The LAPACK forum has moved to https://github.com/Reference-LAPACK/lapack/discussions.

ATLAS + CLAPACK zgesvd_ works for 2x2 but not 9x9?

Open discussion regarding features, bugs, issues, vendors, etc.

ATLAS + CLAPACK zgesvd_ works for 2x2 but not 9x9?

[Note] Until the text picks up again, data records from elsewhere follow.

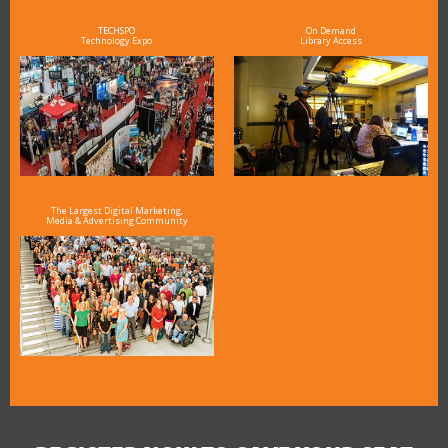
TECHSPO
On Demand
Technology Expo
Library Access
The Largest Digital Marketing,
Media & Advertising Community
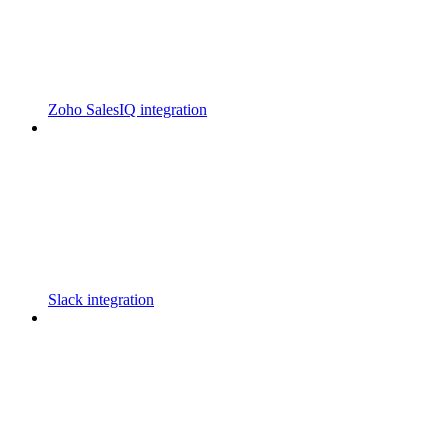
Zoho SalesIQ integration
Slack integration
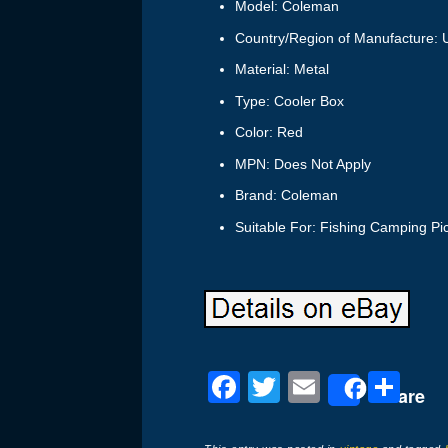
Model: Coleman
Country/Region of Manufacture: U
Material: Metal
Type: Cooler Box
Color: Red
MPN: Does Not Apply
Brand: Coleman
Suitable For: Fishing Camping Pi
F
T
E
S
Share
a
wi
m
h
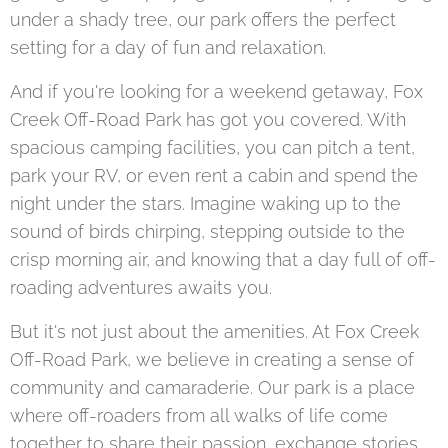
under a shady tree, our park offers the perfect
setting for a day of fun and relaxation.
And if you're looking for a weekend getaway, Fox
Creek Off-Road Park has got you covered. With
spacious camping facilities, you can pitch a tent,
park your RV, or even rent a cabin and spend the
night under the stars. Imagine waking up to the
sound of birds chirping, stepping outside to the
crisp morning air, and knowing that a day full of off-
roading adventures awaits you.
But it's not just about the amenities. At Fox Creek
Off-Road Park, we believe in creating a sense of
community and camaraderie. Our park is a place
where off-roaders from all walks of life come
together to share their passion, exchange stories,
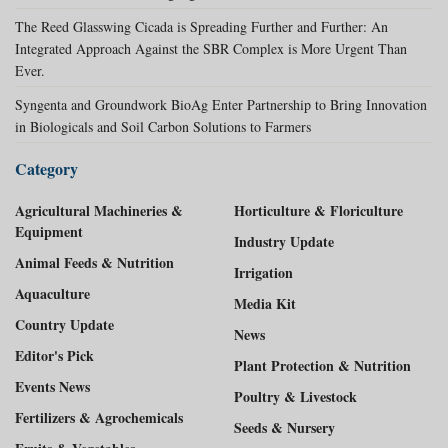
The Reed Glasswing Cicada is Spreading Further and Further: An
Integrated Approach Against the SBR Complex is More Urgent Than
Ever.
Syngenta and Groundwork BioAg Enter Partnership to Bring Innovation
in Biologicals and Soil Carbon Solutions to Farmers
Category
Agricultural Machineries &
Horticulture & Floriculture
Equipment
Industry Update
Animal Feeds & Nutrition
Irrigation
Aquaculture
Media Kit
Country Update
News
Editor's Pick
Plant Protection & Nutrition
Events News
Poultry & Livestock
Fertilizers & Agrochemicals
Seeds & Nursery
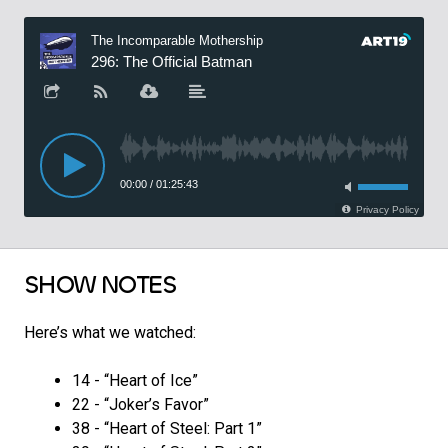
SHOW NOTES
Here’s what we watched:
14 - “Heart of Ice”
22 - “Joker’s Favor”
38 - “Heart of Steel: Part 1”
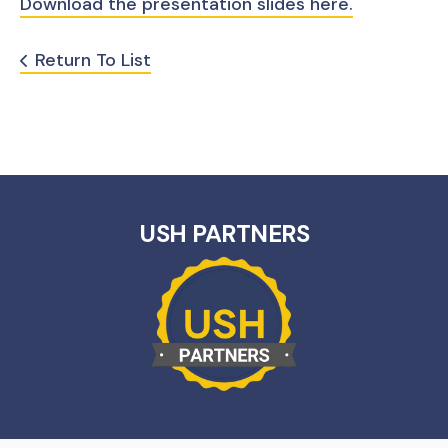
Download the presentation slides here.
Return To List
USH PARTNERS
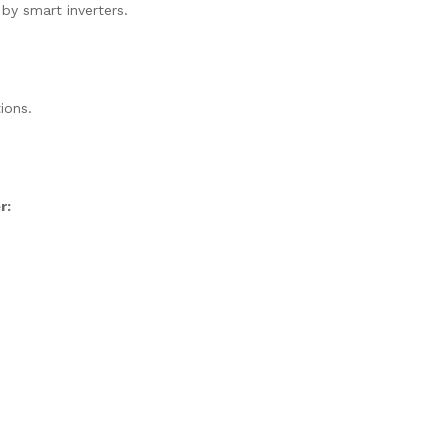
 by smart inverters.
ions.
r:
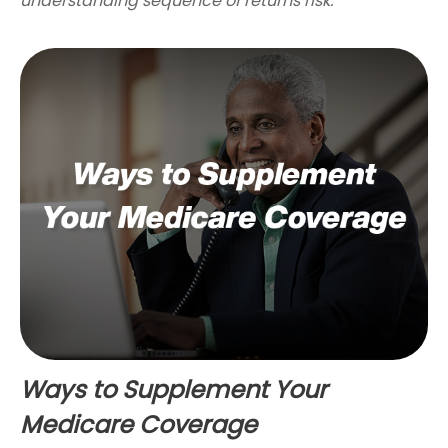
understanding sequence of returns risk.
Ways to Supplement Your
Medicare Coverage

Postby flexneck » Tue May 18, 2010 6:04 pm

I've put together a simple program that has canned data of either a 2 x 2 double complex matrix, or a 9 x 9 DP matrix. The routine works for the 2x2, but segfaults for the 9x9. I am at a loss for what is wrong. Could someone take a look and offer a suggestion? My application requires a 9 x 9 zgesvd.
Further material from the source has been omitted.